Alphen,
Netherlands. 11 August. It seems apt in this year of all years, the
bicentennial of the Battle of Waterloo, to quote Charles Maurice de
Talleyrand-Perigord. Talleyrand was one-time French royalist, one-time Napoleon’s
foreign minister, one-time French ambassador to London and perhaps the most
skilled and cynical diplomat at the 1815 Congress of Vienna. Talleyrand famously
said that one is, “….never as far away from the target, as when you do not know
where you’re going”. Were he around
today he would probably have said the same about Europe in a world awash with
dangerous change. Critically, whatever the mutual irritations and at times
contempt London and Paris feel for each other the two old Powers must uphold together
Realist strategic principles of power and influence.
It will not be
easy. Indeed, all the ingredients exist for one of those tetchy and difficult
periods in Franco-British relations which come along as regularly as the Bateaux Mouches on the summer Seine. The
Calais migrant crisis has once again opened up various fissures and the
hackneyed clichés of mistrust into which the relationship still has a
propensity to tumble. Such tensions are exacerbated by the contrasting politics
of the two countries. Britain is led by
a Conservative administration committed (or so it claims) to austerity. France
is led by a Socialist administration committed to precisely the opposite. Worse, Francois Hollande and David Cameron
simply do not like each other. Consequently, the last Franco-British ‘summit’
was reduced to a rather forced photo op in an Oxfordshire pub – the inebriate discussing
indifferently the irrelevant?
Furthermore, on
the face of it at least London and Paris take very different views about the
future direction of the EU. President
Hollande is pushing Germany hard to introduce Eurobonds and with them the mutualisation
of Eurozone debt. Such a step would necessarily drive deeper Eurozone
integration and with the further marginalisation of Britain within the EU. With
a Brexit vote just around a corner France seems to show no signs of yielding to
any of Cameron’s calls for EU reform.
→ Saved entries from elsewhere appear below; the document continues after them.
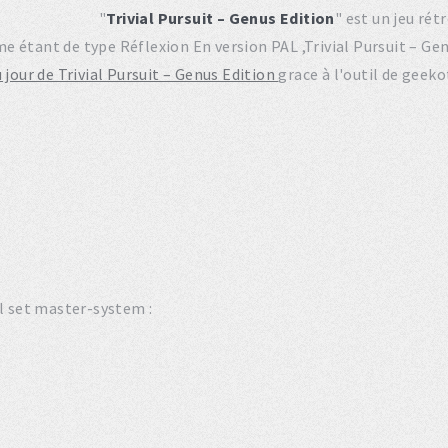
"
Trivial Pursuit – Genus Edition
" est un jeu ré
e étant de type Réflexion En version PAL ,Trivial Pursuit – G
 jour de Trivial Pursuit – Genus Edition
grace à l'outil de geek
ll set master-system :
Worse, at least some of Hollandes’
closest allies seem to actively welcome the prospect of a British EU exit, even
though it is hard to see how such a departure is in France’s best strategic
interest. Indeed, even if Britain does depart an unreformed EU somehow the strategic
partnership with France will need to be protected from the inevitable political
fall-out.
There are some
limited grounds for optimism. Behind all the Euro-speak power still courses
through the veins of the European body politic in much the same way Talleyrand
would have understood and indeed made use of. For all France’s pretentions to
want ‘ever closer political union’ the French people have no great desire to
see French distinctiveness subsumed by some all-subsuming European
super-state. Moreover, whilst
contemporary Germany sees itself (and by and large acts) as a community
champion Berlin’s economic power now dwarfs that of France. Consequently, the
original idea of the Single Currency as a framework within which to embed and
thus constrain a re-united Germany has failed from a French policy perspective. Even Berlin sees the Franco-British strategic
relationship as an essential counterweight to its own power and thus crucial to
a legitimate European political balance.
Specifically, the
need to underpin ‘European’ influence with hard, credible twenty-first century
military power remains the strongest imperative for London and Paris to
maintain a close strategic relationship. France dresses up such initiatives as
the Common Joint Expeditionary Force (CJEF) as a vital step on the road to what
General de Gaulle once called the “third force”. Britain inevitably sees such
initiatives as a vital component in a stronger US-friendly European pillar of
NATO. Whatever the political packaging the pressing strategic need for
Europeans to engage more effectively in major, complex crisis prevention and
management is undoubted. And, such
influence will only happen with Britain and France together at the core of much-needed
European strategic renovation. That was the goal of the 1998 St Malo
Declaration and the 2010 Franco-British Security and Defence Treaty but due to ‘distractions’
has not happened.
Talleyrand once said
that the “…art of statesmanship was to foresee the inevitable and to expedite
its occurrence”. If those charged with
power in both London and Paris properly understand the scale of change underway
and agree where they need to go they will also recognise that for all the
differences of style and emphasis Britain and France will and must remain strategic
partners. Ironically, this is something Talleyrand himself believed.
Therefore, it
falls to London and Paris to act together to drive forward a distinctly
European big picture understanding of the nature and scale of the momentous
change that is underway. Indeed, with illiberal
power challenging liberal power in many domains Britain and France must act as
the strategic conscience of Europe. Fail and all the current focus with the internal
structure of the EU will soon come to seem like misplaced and irrelevant
self-obsession.
Britain and France
somehow have to hang together for if not they will each hang separately and the
rest of Europe with them. To paraphrase
Talleyrand; strategy is far too serious a business to be left to the
politicians but it is to the politicians that strategy is ultimately left.